Feb. 26, 2018
Research Highlight
Disk Masses from ALMA Continuum Observations
A star emerges from its natal cloud of gas and dust in this tantalizing portrait of RY Tauri, a small stellar nursery at the edge of the Taurus molecular cloud.Image credit: Gemini Observatory, Club d'astronomie de Dorval, S. Cote (HIA), T. Rector (U. Alaska).
Astronomers using data from the Atacama Large Millimeter/submillimeter Array (ALMA) have provided new insight into the distribution of mass in 24 systems from the Taurus star-forming region. ALMA continuum measurements of circumstellar disks around low-mass stars and brown dwarfs were converted to masses of dust using standard scaling laws and radiative transfer models. The results reveal trends in the relationship between the mass of dust in the planet-forming disk versus the mass of the central star. Data was also compared to members from other star-forming regions, including the older Upper Scorpius region. The results provide insight into why relatively few giant planets have been found orbiting M dwarfs.

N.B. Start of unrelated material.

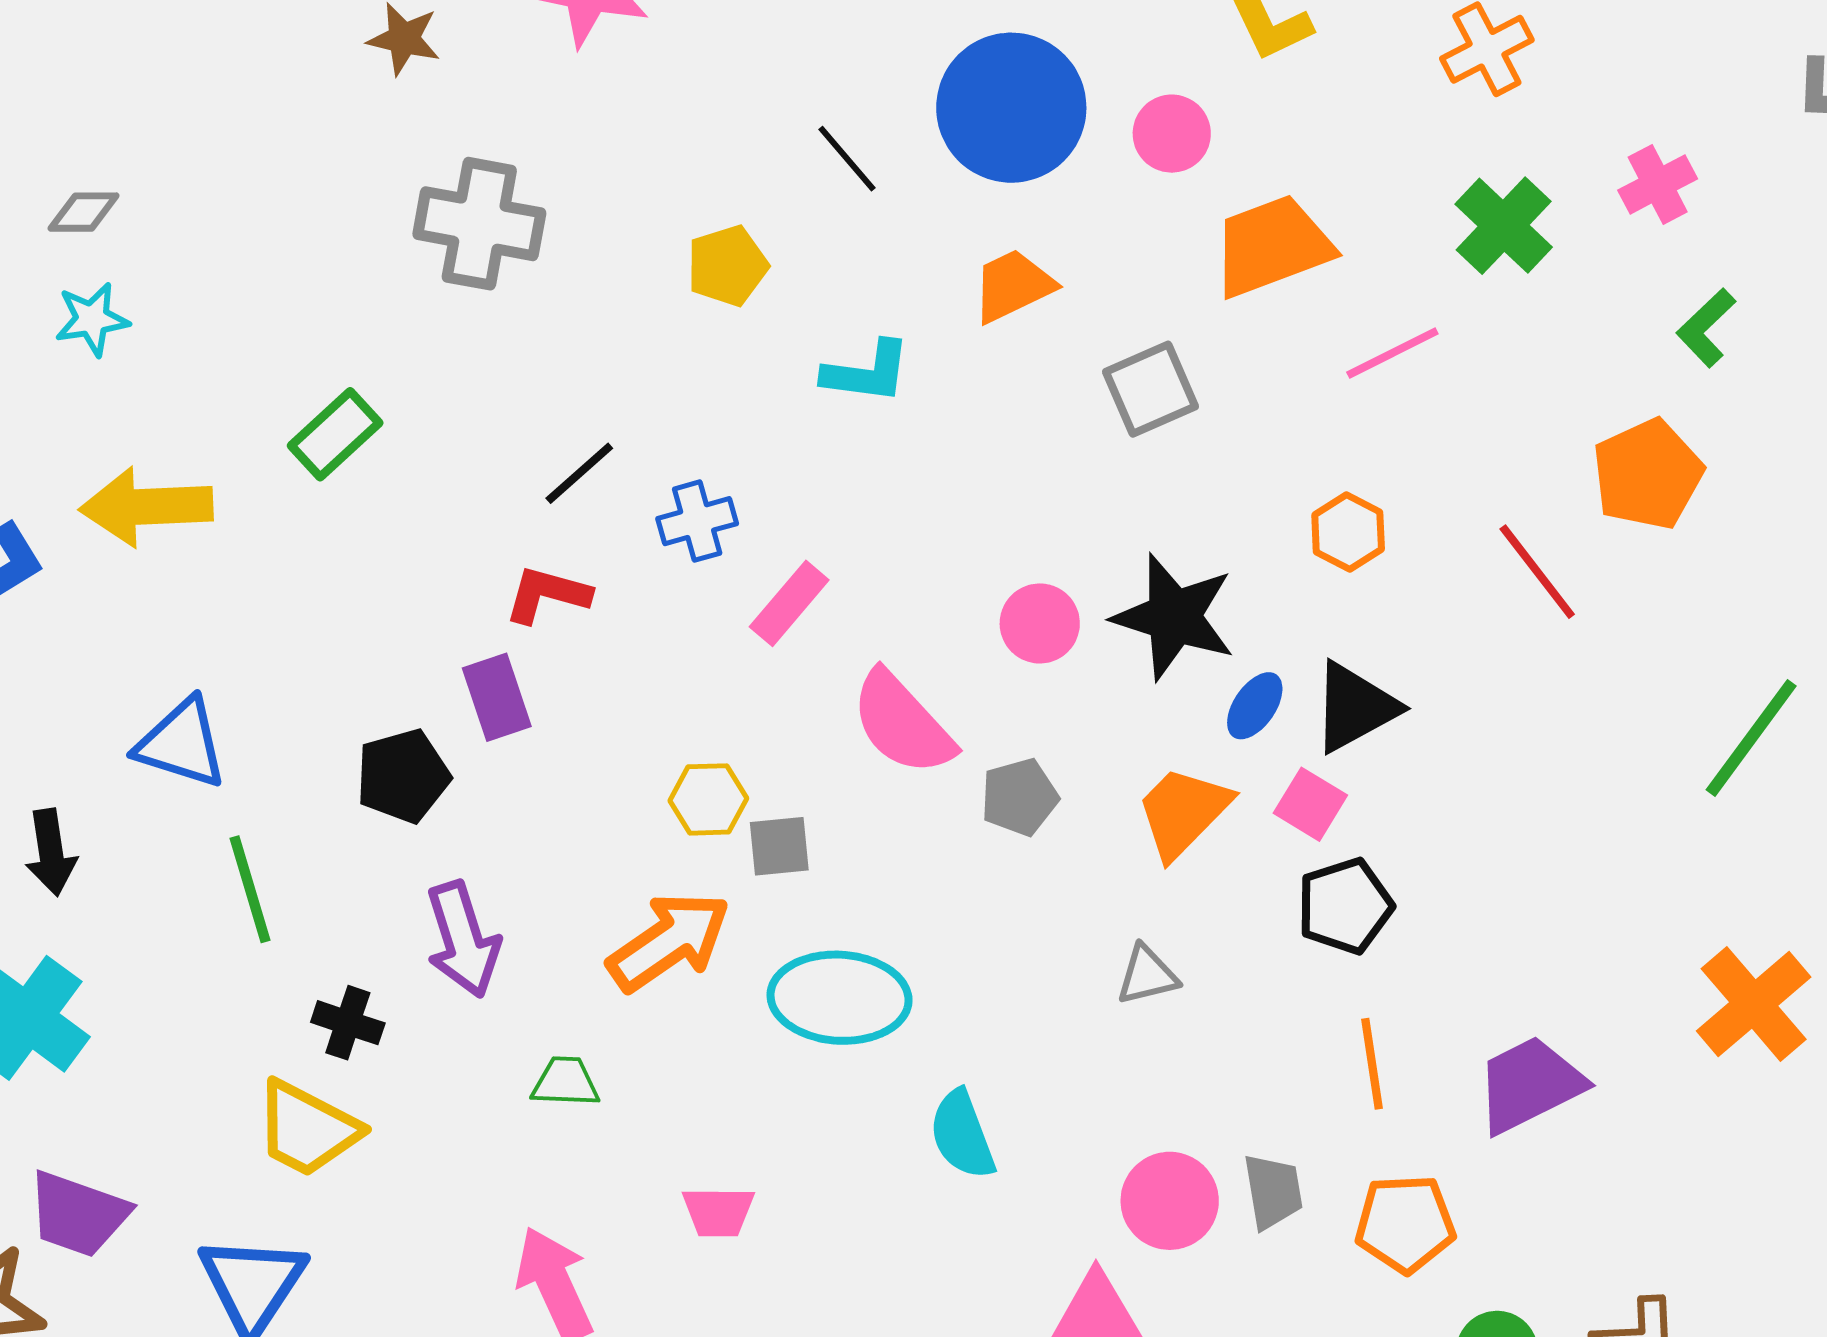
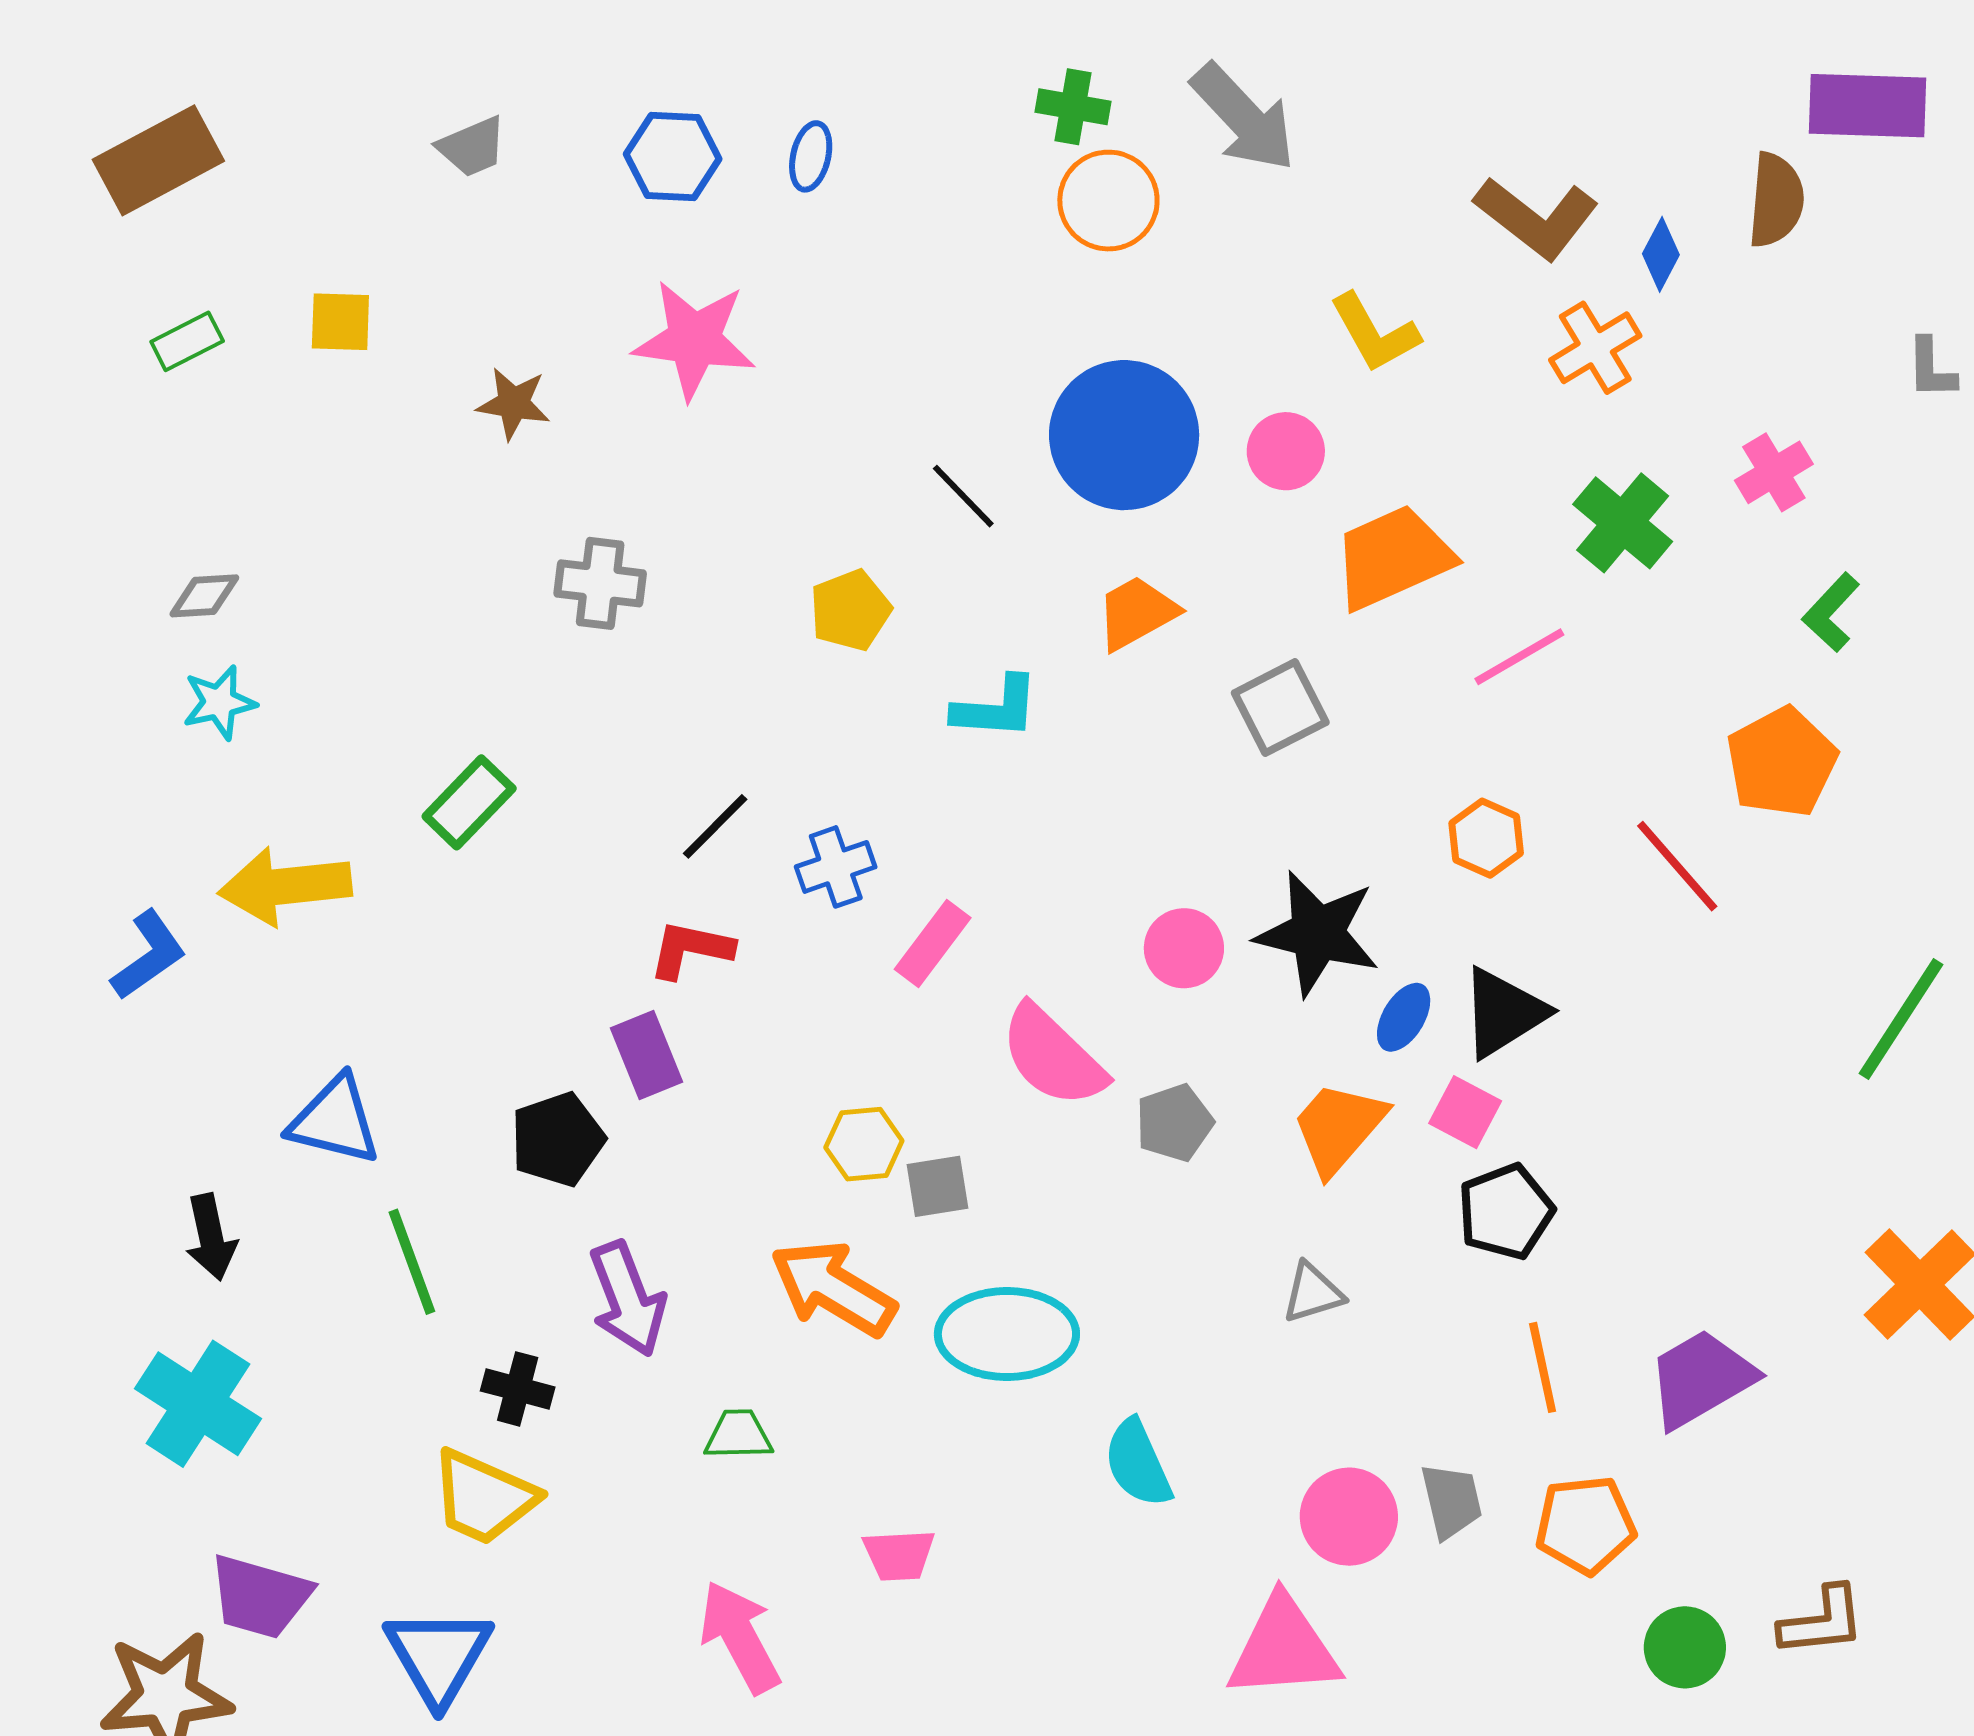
gray cross: (479, 224) -> (600, 583), size x0.7
orange arrow: (669, 942) -> (833, 1288), turned -111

The study, “The Taurus Boundary of Stellar/Substellar (TBOSS) Survey. II. Disk Masses from ALMA Continuum Observations,” was published in The Astronomical Journal. The work was supported in part by the Nexus for Exoplanet System Science (NExSS). NExSS is a NASA research coordination network supported in part by the NASA Astrobiology Program. This program element is shared between NASA’s Planetary Science Division (PSD) and the Astrophysics Division.